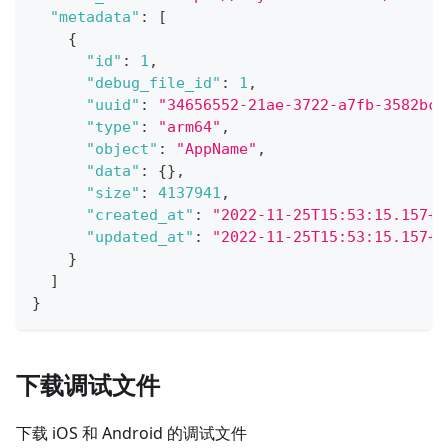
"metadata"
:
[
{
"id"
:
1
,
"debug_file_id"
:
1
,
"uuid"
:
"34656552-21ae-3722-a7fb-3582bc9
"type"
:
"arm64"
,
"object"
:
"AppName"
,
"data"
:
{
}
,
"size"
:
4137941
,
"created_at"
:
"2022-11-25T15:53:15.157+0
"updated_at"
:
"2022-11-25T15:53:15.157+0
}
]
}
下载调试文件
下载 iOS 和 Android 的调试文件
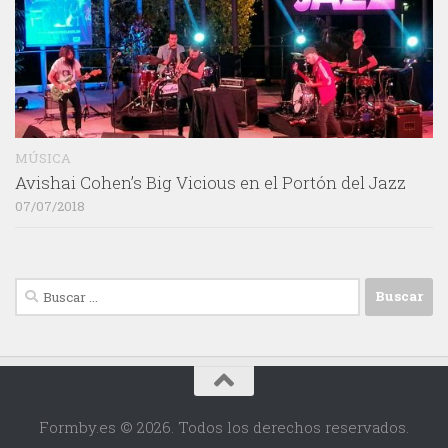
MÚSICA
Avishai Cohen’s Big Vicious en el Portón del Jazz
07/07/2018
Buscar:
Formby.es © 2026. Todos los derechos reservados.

·····

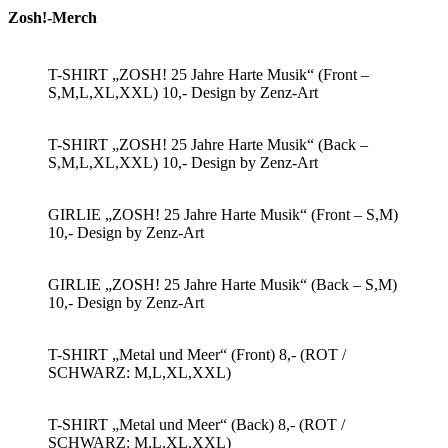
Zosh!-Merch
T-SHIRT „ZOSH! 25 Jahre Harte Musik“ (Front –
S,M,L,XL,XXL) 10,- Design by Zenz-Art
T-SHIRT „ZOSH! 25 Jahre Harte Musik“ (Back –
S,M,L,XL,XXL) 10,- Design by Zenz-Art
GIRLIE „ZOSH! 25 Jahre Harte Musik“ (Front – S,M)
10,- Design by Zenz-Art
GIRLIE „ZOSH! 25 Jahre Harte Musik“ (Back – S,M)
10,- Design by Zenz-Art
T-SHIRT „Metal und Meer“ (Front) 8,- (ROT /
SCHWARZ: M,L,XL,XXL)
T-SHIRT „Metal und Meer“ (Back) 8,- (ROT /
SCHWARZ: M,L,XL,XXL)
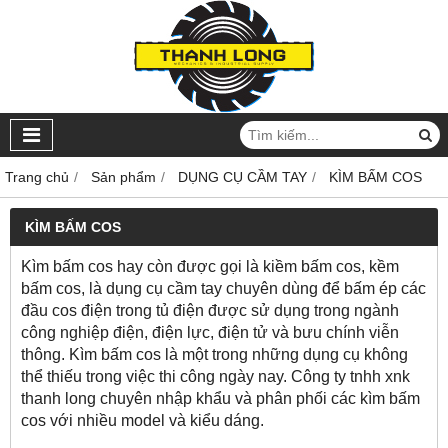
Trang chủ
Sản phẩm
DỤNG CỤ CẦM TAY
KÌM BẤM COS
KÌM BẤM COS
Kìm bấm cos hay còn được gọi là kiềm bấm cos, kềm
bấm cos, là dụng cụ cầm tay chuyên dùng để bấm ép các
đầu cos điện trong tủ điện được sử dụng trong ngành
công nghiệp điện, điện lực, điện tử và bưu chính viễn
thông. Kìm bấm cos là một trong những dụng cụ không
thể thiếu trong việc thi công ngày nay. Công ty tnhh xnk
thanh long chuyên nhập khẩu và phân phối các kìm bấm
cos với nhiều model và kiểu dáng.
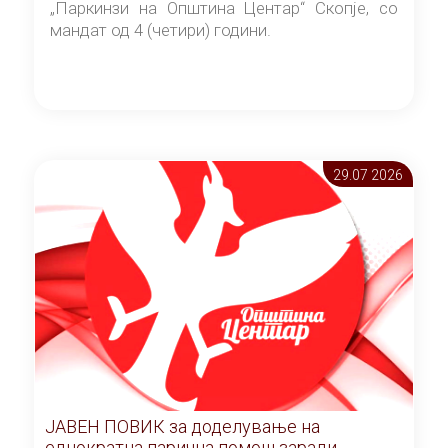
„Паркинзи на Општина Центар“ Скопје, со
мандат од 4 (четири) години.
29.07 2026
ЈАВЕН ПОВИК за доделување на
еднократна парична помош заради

·····

**Exercise**
Write out exactly the lines above between the one with "thanh long chuyên" and the one with "еднократна парична помош заради", inclusive, with pictures left out.

**Task output**
thanh long chuyên nhập khẩu và phân phối các kìm bấm
cos với nhiều model và kiểu dáng.
„Паркинзи на Општина Центар“ Скопје, со
мандат од 4 (четири) години.
29.07 2026
ЈАВЕН ПОВИК за доделување на
еднократна парична помош заради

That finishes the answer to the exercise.